Pourquoi dites-vous que l’avènement du numérique
participe au délitement de nos sociétés ?
Le sociologue Robert
Putnam faisait de la télévision l’un des principaux coupables de la dissolution
de la vie sociale des Américains dans les années 60… La nouvelle société
de l’information joue dans ce domaine un rôle ambigu. Elle crée certes de
nouvelles communautés, mais participe aussi à sa manière à l’exacerbation de la
compétition entre les individus. La mise en ligne constante d’informations sur
les uns ou les autres fait que le rapport à l’intime change, sa maîtrise aussi.
Un défouloir est nécessaire, que le monde anonyme du même Internet offre aussi,
à travers le cybersexe par exemple et d’autres exutoires où chacun avance
masqué…
C’est aux Etats-Unis que les phénomènes que vous
décrivez semblent les plus patents. Dans quel état se trouve selon vous la
société américaine ?
Les Américains se sont
considérablement appauvris socialement, victimes d’un effondrement inexorable
du civisme. Les Etats-Unis - Tocqueville l’avait fortement souligné - c’est à
la fois un matérialisme individuel et un sens de la communauté tous les deux
exacerbés. Or, aujourd’hui, les Américains sont pris dans le vertige d’une
société uniquement gouvernée par l’intérêt personnel et cela les rend
profondément égarés. Ils ne trouvent pas de solution à la crise parce qu’ils
ont perdu le sens de ce que Roosevelt leur avait donné durant la crise des
années 30, à savoir le sentiment d’une citoyenneté partagée. Nous sommes
victimes d’une maladie un peu identique en Europe. On a eu l’illusion que
l’intégration économique allait créer une intégration politique, qui aboutirait
aux Etats-Unis d’Europe. Mais cela ne marche pas du tout comme cela. Après cinquante
ans d’intégration économique, l’idée de citoyenneté politique est toujours à
inventer. L’économie tire de fait vers le fédéralisme, mais la politique est
plus que jamais nationaliste. Les Allemands ne veulent pas payer pour les Grecs
ou les Espagnols, et la méfiance appelant la méfiance, l’euro est menacé.

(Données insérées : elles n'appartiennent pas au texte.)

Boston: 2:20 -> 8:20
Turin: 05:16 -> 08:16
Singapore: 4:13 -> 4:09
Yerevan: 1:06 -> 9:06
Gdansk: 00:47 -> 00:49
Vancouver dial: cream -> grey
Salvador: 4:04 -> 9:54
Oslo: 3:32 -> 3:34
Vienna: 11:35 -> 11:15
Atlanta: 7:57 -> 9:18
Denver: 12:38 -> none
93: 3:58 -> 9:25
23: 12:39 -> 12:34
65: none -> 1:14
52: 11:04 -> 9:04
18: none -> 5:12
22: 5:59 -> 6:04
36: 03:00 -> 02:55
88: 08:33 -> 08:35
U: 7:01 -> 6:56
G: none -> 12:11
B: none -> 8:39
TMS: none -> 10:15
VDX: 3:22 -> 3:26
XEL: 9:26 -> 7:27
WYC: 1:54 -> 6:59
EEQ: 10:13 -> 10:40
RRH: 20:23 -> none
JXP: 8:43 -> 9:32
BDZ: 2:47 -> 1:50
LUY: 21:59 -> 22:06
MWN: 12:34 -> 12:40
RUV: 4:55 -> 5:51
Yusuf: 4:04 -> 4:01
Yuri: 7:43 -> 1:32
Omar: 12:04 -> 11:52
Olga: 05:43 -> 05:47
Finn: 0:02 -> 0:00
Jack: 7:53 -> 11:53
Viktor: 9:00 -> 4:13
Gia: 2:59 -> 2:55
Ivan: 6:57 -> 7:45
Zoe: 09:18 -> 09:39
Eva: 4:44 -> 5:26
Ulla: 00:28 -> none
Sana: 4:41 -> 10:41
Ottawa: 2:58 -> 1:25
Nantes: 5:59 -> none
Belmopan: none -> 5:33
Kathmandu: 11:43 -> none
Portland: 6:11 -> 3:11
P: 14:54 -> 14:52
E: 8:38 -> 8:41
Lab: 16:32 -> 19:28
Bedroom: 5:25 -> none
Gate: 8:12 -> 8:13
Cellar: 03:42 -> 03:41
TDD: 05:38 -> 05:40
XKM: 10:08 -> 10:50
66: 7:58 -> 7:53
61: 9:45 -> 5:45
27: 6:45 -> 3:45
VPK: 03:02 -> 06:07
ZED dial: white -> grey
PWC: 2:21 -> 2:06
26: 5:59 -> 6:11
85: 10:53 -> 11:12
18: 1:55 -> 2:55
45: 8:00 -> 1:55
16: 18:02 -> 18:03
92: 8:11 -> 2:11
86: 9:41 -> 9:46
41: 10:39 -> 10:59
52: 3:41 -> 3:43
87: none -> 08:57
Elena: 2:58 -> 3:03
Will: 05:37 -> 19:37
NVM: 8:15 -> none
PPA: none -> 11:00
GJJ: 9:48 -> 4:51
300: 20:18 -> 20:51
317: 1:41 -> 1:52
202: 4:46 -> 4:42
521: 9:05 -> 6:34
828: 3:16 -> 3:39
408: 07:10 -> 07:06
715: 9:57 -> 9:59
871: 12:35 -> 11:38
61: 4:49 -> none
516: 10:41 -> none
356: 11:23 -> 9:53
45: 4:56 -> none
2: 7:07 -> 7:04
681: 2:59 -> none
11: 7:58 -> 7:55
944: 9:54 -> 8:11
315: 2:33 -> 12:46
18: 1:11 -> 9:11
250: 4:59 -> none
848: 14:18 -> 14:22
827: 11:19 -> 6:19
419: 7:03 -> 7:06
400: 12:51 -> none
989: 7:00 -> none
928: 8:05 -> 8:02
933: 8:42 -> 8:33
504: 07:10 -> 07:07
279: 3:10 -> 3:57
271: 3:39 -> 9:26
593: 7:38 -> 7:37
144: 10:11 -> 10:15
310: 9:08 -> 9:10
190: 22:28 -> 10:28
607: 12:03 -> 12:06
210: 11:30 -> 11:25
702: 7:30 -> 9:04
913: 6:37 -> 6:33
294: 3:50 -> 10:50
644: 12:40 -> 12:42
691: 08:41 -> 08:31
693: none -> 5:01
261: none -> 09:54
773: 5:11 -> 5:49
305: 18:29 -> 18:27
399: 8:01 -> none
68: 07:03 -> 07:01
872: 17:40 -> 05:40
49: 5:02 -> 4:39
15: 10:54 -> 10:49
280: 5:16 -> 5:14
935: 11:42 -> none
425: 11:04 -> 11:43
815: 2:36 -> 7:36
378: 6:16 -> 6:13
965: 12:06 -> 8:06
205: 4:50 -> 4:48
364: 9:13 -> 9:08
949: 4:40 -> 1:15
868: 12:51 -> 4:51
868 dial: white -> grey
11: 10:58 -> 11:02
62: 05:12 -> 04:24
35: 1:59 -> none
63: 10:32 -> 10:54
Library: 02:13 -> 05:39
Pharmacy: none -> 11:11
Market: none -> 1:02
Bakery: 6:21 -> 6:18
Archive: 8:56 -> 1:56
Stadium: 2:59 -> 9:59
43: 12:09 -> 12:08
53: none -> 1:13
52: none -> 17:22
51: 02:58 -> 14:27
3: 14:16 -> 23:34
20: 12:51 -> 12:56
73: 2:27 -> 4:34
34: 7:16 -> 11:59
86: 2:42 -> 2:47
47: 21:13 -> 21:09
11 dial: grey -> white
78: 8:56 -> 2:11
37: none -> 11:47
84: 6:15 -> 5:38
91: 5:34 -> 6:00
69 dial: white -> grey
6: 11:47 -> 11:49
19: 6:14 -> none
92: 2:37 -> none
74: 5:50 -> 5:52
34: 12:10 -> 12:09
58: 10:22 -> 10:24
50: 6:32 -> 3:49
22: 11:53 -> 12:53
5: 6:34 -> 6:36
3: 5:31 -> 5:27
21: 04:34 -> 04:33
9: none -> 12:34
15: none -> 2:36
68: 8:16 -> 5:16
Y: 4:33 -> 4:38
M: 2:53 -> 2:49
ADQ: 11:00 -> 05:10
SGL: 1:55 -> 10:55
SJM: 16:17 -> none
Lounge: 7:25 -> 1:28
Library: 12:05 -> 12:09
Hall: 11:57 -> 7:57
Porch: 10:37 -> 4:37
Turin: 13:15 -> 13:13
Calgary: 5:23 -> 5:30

Y a-t-il eu des précédents historiques d’une crise
aussi aiguë ?
Une période de l’histoire
ressemble de fait beaucoup à celle que nous vivons, c’est la société romaine
du IIIe siècle, qui s’ouvre entre le règne de Marc Aurèle
et celui de Dioclétien. L’empire romain va changer de nature durant cette
période. C’est au cours de celle-ci que s’amorce un délitement du sens civique
romain. Les richesses s’exhibent, les puissants commencent à construire des
villas plus hautes que les temples consacrés aux dieux… Un déchaînement de
compétition entre les élites se met en œuvre sur fond de crise des finances
publiques… Dans la quête d’une solution morale à la dissolution de son esprit
civique, Rome va découvrir et adopter une nouvelle religion, le christianisme.
Un même besoin de se ressourcer moralement et spirituellement s’observe
aujourd’hui.
Comment sortir de la crise et retrouver le goût du
bonheur ?
Il semble clair qu’une
société postmatérialiste, affranchie des contraintes de la nécessité, ne naîtra
pas toute seule, quel que soit le niveau de prospérité que nous projetons
d’atteindre. A nous de la fabriquer en ne nous laissant pas impressionner par
le néolibéralisme, en revalorisant l’idée de coopération par rapport à celle de
compétition. N’ayons pas peur de nos institutions publiques, écoles, hôpitaux ;
réenchantons le travail en faisant confiance au syndicalisme ; faisons avancer
l’idée européenne, en apprenant les langues, en augmentant les échanges scolaires…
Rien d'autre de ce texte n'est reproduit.